In his letter, Galili said that he could “find no explanation for these radical inconsistencies between the ‘actual’ results and the numbers on record regarding the candidates. It’s possible the whole issue is a computer problem, but it’s also possible this was done on purpose. Either way, this is a serious issue, considering that no one involved in the ballot counting or on the Election Committee noticed that anything was wrong.”

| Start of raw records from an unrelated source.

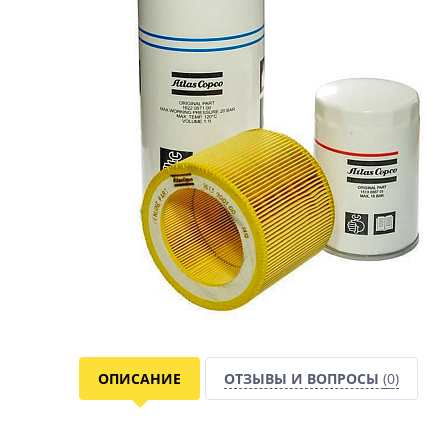
ОПИСАНИЕ
ОТЗЫВЫ И ВОПРОСЫ
(0)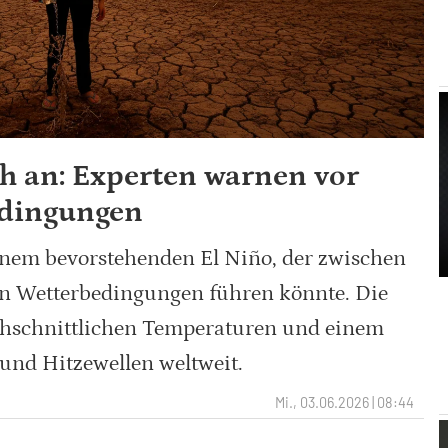
ch an: Experten warnen vor
edingungen
nem bevorstehenden El Niño, der zwischen
n Wetterbedingungen führen könnte. Die
hschnittlichen Temperaturen und einem
und Hitzewellen weltweit.
Mi., 03.06.2026 | 08:44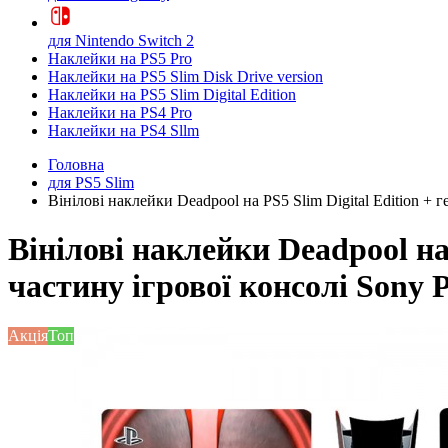
для Nintendo Switch 2
Наклейки на PS5 Pro
Наклейки на PS5 Slim Disk Drive version
Наклейки на PS5 Slim Digital Edition
Наклейки на PS4 Pro
Наклейки на PS4 Sllm
Головна
для PS5 Slim
Вінілові наклейки Deadpool на PS5 Slim Digital Edition + ге
Вінілові наклейки Deadpool на
частину ігрової консолі Sony Pl
Акція
Топ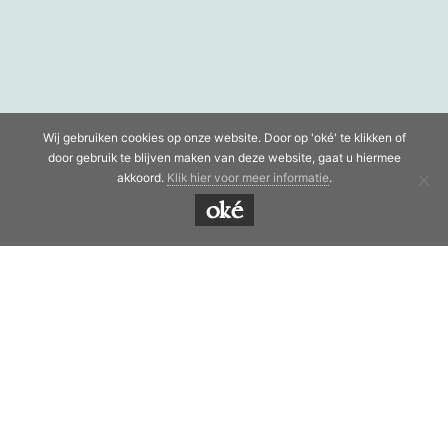
Wij gebruiken cookies op onze website. Door op 'oké' te klikken of
door gebruik te blijven maken van deze website, gaat u hiermee
akkoord.
Klik hier voor meer informatie
.
oké
© Copyright 2019 - 2026
Timmerbedrijf Koppelaar
· Alle
rechten voorbehouden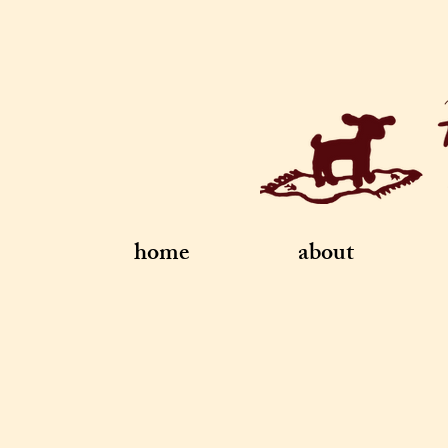
home
about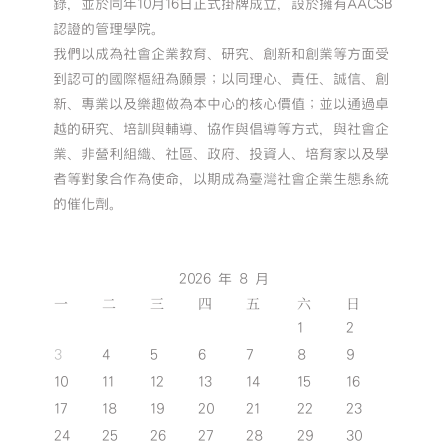
錄，並於同年10月16日正式掛牌成立，設於擁有AACSB
認證的管理學院。
我們以成為社會企業教育、研究、創新和創業等方面受
到認可的國際樞紐為願景；以同理心、責任、誠信、創
新、專業以及樂趣做為本中心的核心價值；並以通過卓
越的研究、培訓與輔導、協作與倡導等方式，與社會企
業、非營利組織、社區、政府、投資人、培育家以及學
者等對象合作為使命，以期成為臺灣社會企業生態系統
的催化劑。
2026 年 8 月
一
二
三
四
五
六
日
1
2
3
4
5
6
7
8
9
10
11
12
13
14
15
16
17
18
19
20
21
22
23
24
25
26
27
28
29
30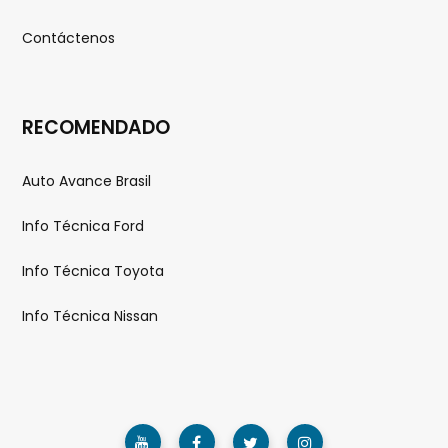
Contáctenos
RECOMENDADO
Auto Avance Brasil
Info Técnica Ford
Info Técnica Toyota
Info Técnica Nissan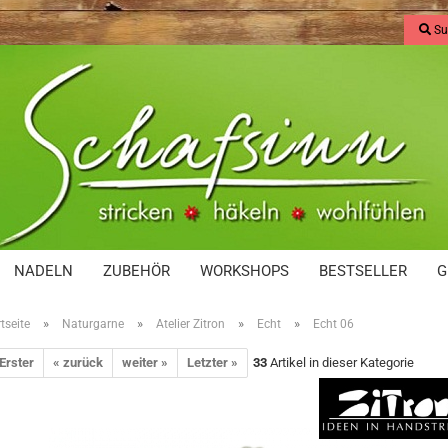
Su
NADELN
ZUBEHÖR
WORKSHOPS
BESTSELLER
G
»
»
»
»
tseite
Naturgarne
Atelier Zitron
Echt
Echt 06
 Erster
« zurück
weiter »
Letzter »
33
Artikel in dieser Kategorie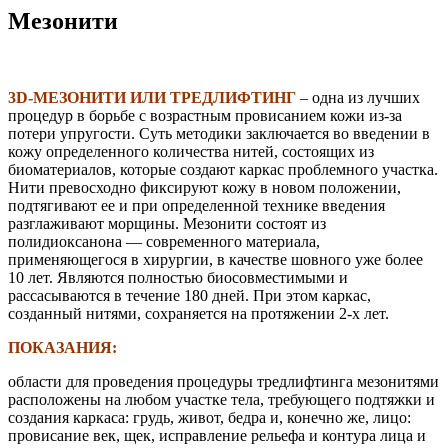
Мезонити
3D-МЕЗОНИТИ ИЛИ ТРЕДЛИФТИНГ
– одна из лучших
процедур в борьбе с возрастным провисанием кожи из-за
потери упругости. Суть методики заключается во введении в
кожу определенного количества нитей, состоящих из
биоматериалов, которые создают каркас проблемного участка.
Нити превосходно фиксируют кожу в новом положении,
подтягивают ее и при определенной технике введения
разглаживают морщины. Мезонити состоят из
полидиоксанона — современного материала,
применяющегося в хирургии, в качестве шовного уже более
10 лет. Являются полностью биосовместимыми и
рассасываются в течение 180 дней. При этом каркас,
созданный нитями, сохраняется на протяжении 2-х лет.
ПОКАЗАНИЯ:
области для проведения процедуры тредлифтинга мезонитями
расположены на любом участке тела, требующего подтяжки и
создания каркаса: грудь, живот, бедра и, конечно же, лицо:
провисание век, щек, исправление рельефа и контура лица и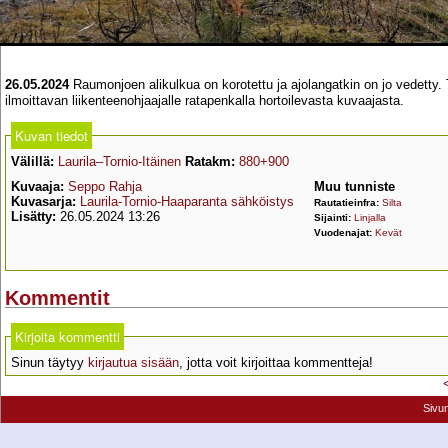
26.05.2024
Raumonjoen alikulkua on korotettu ja ajolangatkin on jo vedetty. T
ilmoittavan liikenteenohjaajalle ratapenkalla hortoilevasta kuvaajasta.
Kuvan tiedot
Välillä:
Laurila–Tornio-Itäinen
Ratakm:
880+900
Kuvaaja:
Seppo Rahja
Muu tunniste
Kuvasarja:
Laurila-Tornio-Haaparanta sähköistys
Rautatieinfra:
Silta
Lisätty:
26.05.2024 13:26
Sijainti:
Linjalla
Vuodenajat:
Kevät
Kommentit
Kirjoita kommentti
Sinun täytyy
kirjautua sisään
, jotta voit kirjoittaa kommentteja!
Sivu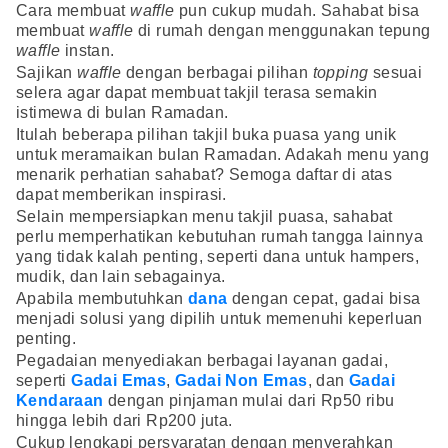
Cara membuat
waffle
pun cukup mudah. Sahabat bisa
membuat
waffle
di rumah dengan menggunakan tepung
waffle
instan.
Sajikan
waffle
dengan berbagai pilihan
topping
sesuai
selera agar dapat membuat takjil terasa semakin
istimewa di bulan Ramadan.
Itulah beberapa pilihan takjil buka puasa yang unik
untuk meramaikan bulan Ramadan. Adakah menu yang
menarik perhatian sahabat? Semoga daftar di atas
dapat memberikan inspirasi.
Selain mempersiapkan menu takjil puasa, sahabat
perlu memperhatikan kebutuhan rumah tangga lainnya
yang tidak kalah penting, seperti dana untuk hampers,
mudik, dan lain sebagainya.
Apabila membutuhkan
dana
dengan cepat, gadai bisa
menjadi solusi yang dipilih untuk memenuhi keperluan
penting.
Pegadaian menyediakan berbagai layanan gadai,
seperti
Gadai Emas
,
Gadai Non Emas
, dan
Gadai
Kendaraan
dengan pinjaman mulai dari Rp50 ribu
hingga lebih dari Rp200 juta.
Cukup lengkapi persyaratan dengan menyerahkan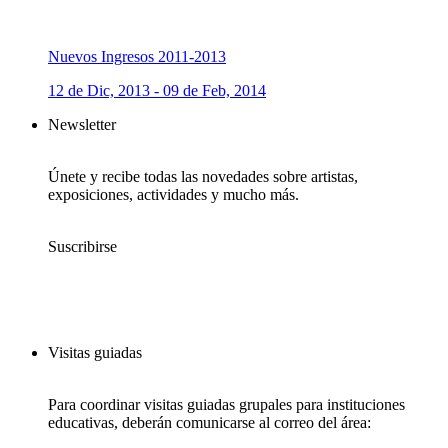
Nuevos Ingresos 2011-2013
12 de Dic, 2013 - 09 de Feb, 2014
Newsletter
Únete y recibe todas las novedades sobre artistas,
exposiciones, actividades y mucho más.
Suscribirse
Visitas guiadas
Para coordinar visitas guiadas grupales para instituciones
educativas, deberán comunicarse al correo del área: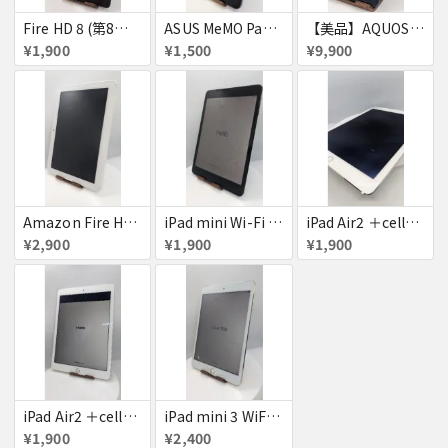
Fire HD 8 (第8世代)
ASUS MeMO Pad 8 AST21 au
【美品】AQUOS wish A103SH
¥1,900
¥1,500
¥9,900
Amazon Fire HD 8 タブレット
iPad mini Wi-Fi + Cellular 64GB
iPad Air2 ＋cellular 16GB
¥2,900
¥1,900
¥1,900
iPad Air2 ＋cellular 16GB
iPad mini 3 WiFi+Cellular 16GB
¥1,900
¥2,400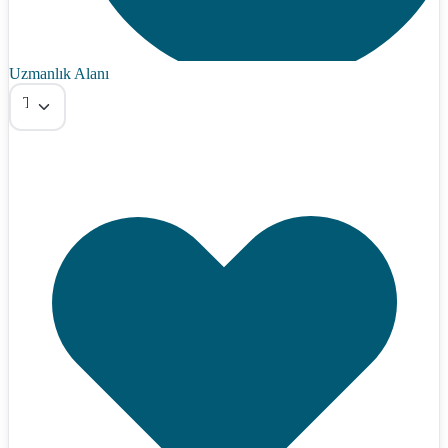
Uzmanlık Alanı
Tümü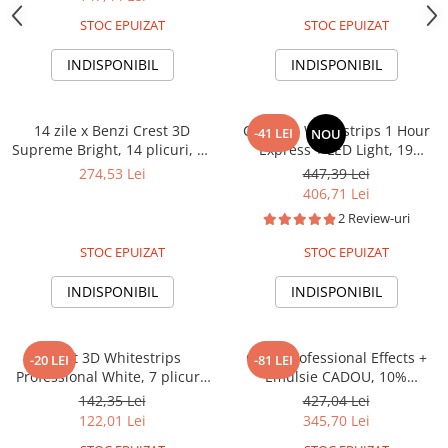
nivel albire 8, benzi albire
min, benzi albire dinti
STOC EPUIZAT
STOC EPUIZAT
dinti
INDISPONIBIL
INDISPONIBIL
14 zile x Benzi Crest 3D
Crest 3D Whitestrips 1 Hour
-41 LEI
NOU
Supreme Bright, 14 plicuri, 28
Express + LED Light, 19
benzi albire, 14% peroxid,
plicuri, 38 plasturi, Lampa UV,
274,53 Lei
447,39 Lei
nivel albire 16, aplicare 60
concentratie 12%, nivel albire
406,71 Lei
min
30, kit albire dinti
2 Review-uri
STOC EPUIZAT
STOC EPUIZAT
INDISPONIBIL
INDISPONIBIL
Crest 3D Whitestrips
Crest Professional Effects +
-20 LEI
-81 LEI
Professional White, 7 plicuri,
Emulsie CADOU, 10%
14 plasturi, concentratie 10%,
concentratie, 20 zile, 40 benzi
142,35 Lei
427,04 Lei
nivel albire 7, kit albire dinti
albire, nivel albire 18, aplicare
122,01 Lei
345,70 Lei
45 min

Giving credence to the “glitch” theory, Galili wrote that “the errors may stem from the fact that the numbers were recorded by numerous hired workers, and those who did the counting were unable to supervise the data input.” That method of recording the data itself is an issue that needs to be corrected, he said, adding that in any event, it was clear that the results of the primary as they stand are incorrect, and a thorough recount is needed. He noted that he had no authority to order that recount, but if it was not done voluntarily, he would take steps to make sure it happened.

A total of 67,719 people voted in the Likud primary, constituting a 58 percent turnout. Knesset Speaker Yuli Edelstein was the biggest vote-getter, placing him second on the list behind Prime Minister Binyamin Netanyahu. He is followed by Transportation Minister Yisrael Katz, Science Minister Gilad Erdan, returning Likud member Gideon Sa’ar and Regev.